* Problem statement
In this exercise, write out the data word for word and leave every image out.

[Start of Attachment]

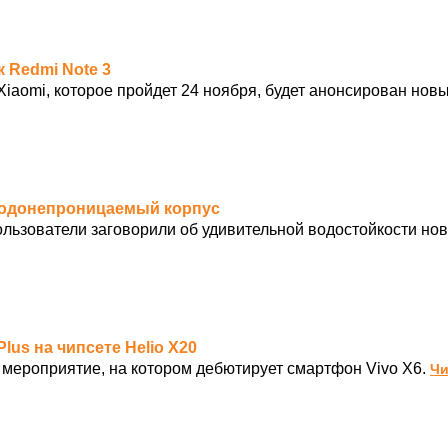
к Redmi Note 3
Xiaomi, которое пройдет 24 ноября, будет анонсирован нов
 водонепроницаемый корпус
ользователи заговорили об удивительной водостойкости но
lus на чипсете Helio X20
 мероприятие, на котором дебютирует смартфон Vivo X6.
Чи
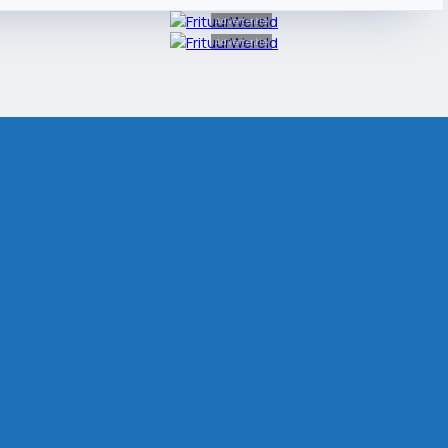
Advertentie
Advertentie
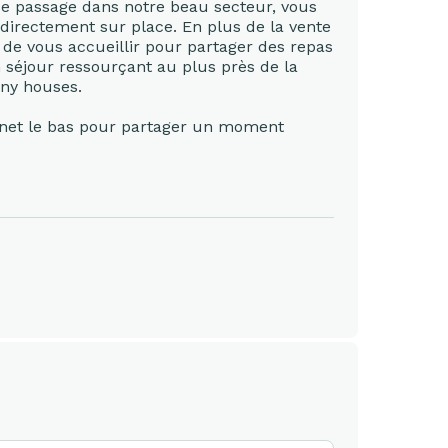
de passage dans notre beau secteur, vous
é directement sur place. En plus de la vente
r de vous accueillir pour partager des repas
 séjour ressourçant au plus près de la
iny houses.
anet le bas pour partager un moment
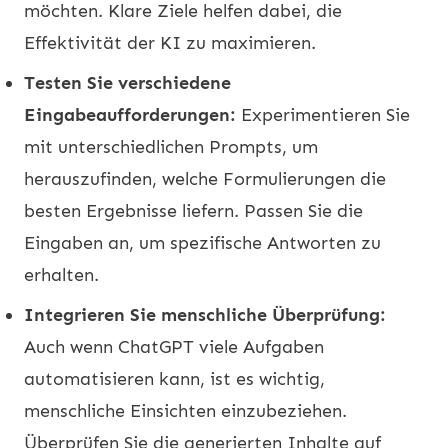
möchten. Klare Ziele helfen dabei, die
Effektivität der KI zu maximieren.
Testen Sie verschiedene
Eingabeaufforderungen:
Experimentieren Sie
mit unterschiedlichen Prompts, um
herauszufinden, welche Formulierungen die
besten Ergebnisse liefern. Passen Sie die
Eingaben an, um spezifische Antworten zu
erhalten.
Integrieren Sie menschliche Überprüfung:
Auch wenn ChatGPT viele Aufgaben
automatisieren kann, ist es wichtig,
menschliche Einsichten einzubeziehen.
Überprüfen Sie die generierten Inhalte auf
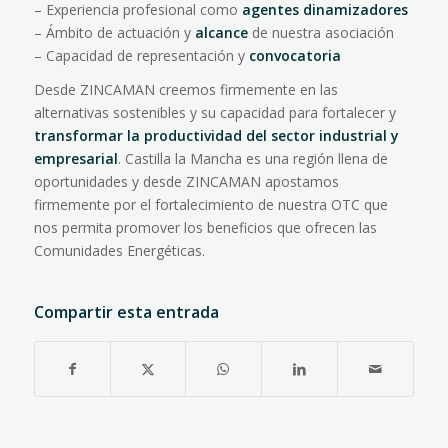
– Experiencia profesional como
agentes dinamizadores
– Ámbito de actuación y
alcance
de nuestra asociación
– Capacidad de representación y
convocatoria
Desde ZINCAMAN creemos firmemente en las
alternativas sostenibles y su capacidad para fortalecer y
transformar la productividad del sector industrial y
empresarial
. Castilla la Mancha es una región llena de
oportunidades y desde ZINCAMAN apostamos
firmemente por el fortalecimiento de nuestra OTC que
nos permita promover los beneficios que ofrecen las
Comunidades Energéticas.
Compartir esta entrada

[End of Attachment]

* Response
к Redmi Note 3
Xiaomi, которое пройдет 24 ноября, будет анонсирован нов
 водонепроницаемый корпус
ользователи заговорили об удивительной водостойкости но
lus на чипсете Helio X20
 мероприятие, на котором дебютирует смартфон Vivo X6.
Чи
Advertentie
Advertentie
de passage dans notre beau secteur, vous
é directement sur place. En plus de la vente
r de vous accueillir pour partager des repas
 séjour ressourçant au plus près de la
iny houses.
anet le bas pour partager un moment
möchten. Klare Ziele helfen dabei, die
Effektivität der KI zu maximieren.
Testen Sie verschiedene
Eingabeaufforderungen:
Experimentieren Sie
mit unterschiedlichen Prompts, um
herauszufinden, welche Formulierungen die
besten Ergebnisse liefern. Passen Sie die
Eingaben an, um spezifische Antworten zu
erhalten.
Integrieren Sie menschliche Überprüfung:
Auch wenn ChatGPT viele Aufgaben
automatisieren kann, ist es wichtig,
menschliche Einsichten einzubeziehen.
Überprüfen Sie die generierten Inhalte auf
– Experiencia profesional como
agentes dinamizadores
– Ámbito de actuación y
alcance
de nuestra asociación
– Capacidad de representación y
convocatoria
Desde ZINCAMAN creemos firmemente en las
alternativas sostenibles y su capacidad para fortalecer y
transformar la productividad del sector industrial y
empresarial
. Castilla la Mancha es una región llena de
oportunidades y desde ZINCAMAN apostamos
firmemente por el fortalecimiento de nuestra OTC que
nos permita promover los beneficios que ofrecen las
Comunidades Energéticas.
Compartir esta entrada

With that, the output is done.